Bicaraindonesia.id, Jakarta – Gerakan Nasional Anti Pencucian Uang dan Pencegahan Pendanaan Terorisme (APU PPT) memasuki usia ke-23 tahun.
Peringatan ini menjadi momen refleksi terhadap komitmen dan pencapaian Indonesia dalam mencegah dan memberantas tindak pidana pencucian uang (TPPU), tindak pidana pendanaan terorisme (TPPT), dan pendanaan proliferasi senjata pemusnah massal (PPSPM).
Dalam rangka memperingati momen penting ini, Pusat Pelaporan dan Analisis Transaksi Keuangan (PPATK) menggelar acara bertajuk “Apresiasi Komitmen Nyata, Sinergi Kuat Menuju Asta Cita” pada Kamis, 17 April 2025 di Auditorium Yunus Husein, Gedung PPATK Jakarta.
Acara ini dibuka secara resmi oleh Kepala PPATK, Ivan Yustiavandana. Dalam sambutannya, ia menyampaikan bahwa selama 23 tahun, gerakan nasional APUPPT-PPSPM telah menjadi pilar penting dalam menjaga kredibilitas dan integritas sistem keuangan Indonesia dari berbagai bentuk penyalahgunaan.
“23 tahun bukan waktu yang singkat. Ini bukan hanya tentang apa yang sudah kita lakukan, tetapi juga tentang bagaimana kita melangkah bersama menghadapi tantangan ke depan dalam menerapkan Rezim APUPPT-PPSPM,” kata Ivan dikutip melalui siaran tertulisnya pada Senin (21/4/2025)
Ia menyoroti bahwa kolaborasi antara lembaga penegak hukum, regulator, pelapor, dan pemangku kepentingan lainnya telah berhasil mengungkap berbagai kasus besar. Di antaranya adalah jaringan perjudian online, investasi ilegal, perdagangan orang, kejahatan lingkungan, hingga tindak pidana korupsi berskala besar.

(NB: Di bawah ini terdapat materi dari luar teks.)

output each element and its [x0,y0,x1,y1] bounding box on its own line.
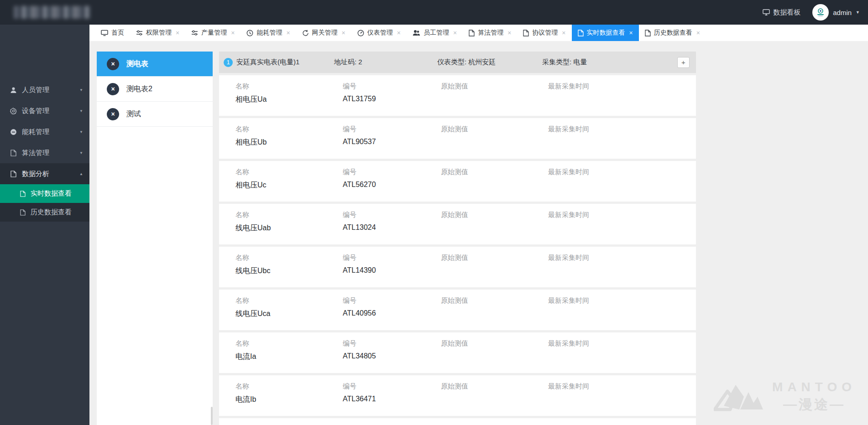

Menurut Ivan, Indonesia saat ini menghadapi tantangan serius dalam pemberantasan judi online. Perputaran dana dari aktivitas ini diperkirakan mencapai Rp1.200 triliun sepanjang tahun 2025, melonjak tajam dari tahun sebelumnya yang mencapai Rp981 triliun.
Ia menambahkan bahwa kejahatan finansial kini semakin kompleks dengan adanya teknologi digital seperti aset kripto yang menyulitkan pelacakan dana ilegal. Karena itu, perlu penguatan strategi dan inovasi kebijakan untuk mengantisipasi perkembangan teknologi yang dimanfaatkan dalam TPPU dan TPPT.
Berdasarkan hasil National Risk Assessment (NRA) TPPU, tindak pidana korupsi tercatat sebagai kontributor terbesar terhadap praktik pencucian uang di Indonesia.
“Negara harus memberikan fokus utama dalam memberantas tindak pidana tersebut,” tambah Ivan.
Data dari Laporan Tahunan PPATK 2024 menunjukkan bahwa nilai transaksi yang terindikasi sebagai dugaan tindak pidana mencapai Rp1.459 triliun.
Dari jumlah tersebut, dugaan transaksi terkait korupsi mencapai Rp984 triliun, disusul pidana perpajakan Rp301 triliun, perjudian Rp68 triliun, dan narkotika Rp9,75 triliun.
Maka dari itu, Kepala PPATK menekankan bahwa capaian dan tantangan tersebut tidak dapat dihadapi sendiri. Diperlukan sinergi kuat antar lembaga dan pemangku kepentingan dalam menghadapi dinamika kejahatan terorganisir yang terus berubah.
Dalam kesempatan yang sama, Ketua Komisi Pemberantasan Korupsi (KPK), Setyo Budiyanto, menegaskan pentingnya koordinasi antara KPK dan PPATK yang selama ini telah berjalan baik.
“Dukungan hasil analisis dan pemeriksaan PPATK sangat membantu KPK dalam membongkar akar kejahatan korupsi,” ujar Setyo.
Sementara itu, Kepala Badan Narkotika Nasional (BNN), Marthinus Hukom, menyatakan bahwa gerakan nasional APUPPT dan PPSPM harus terus diperkuat dengan kolaborasi lintas lembaga.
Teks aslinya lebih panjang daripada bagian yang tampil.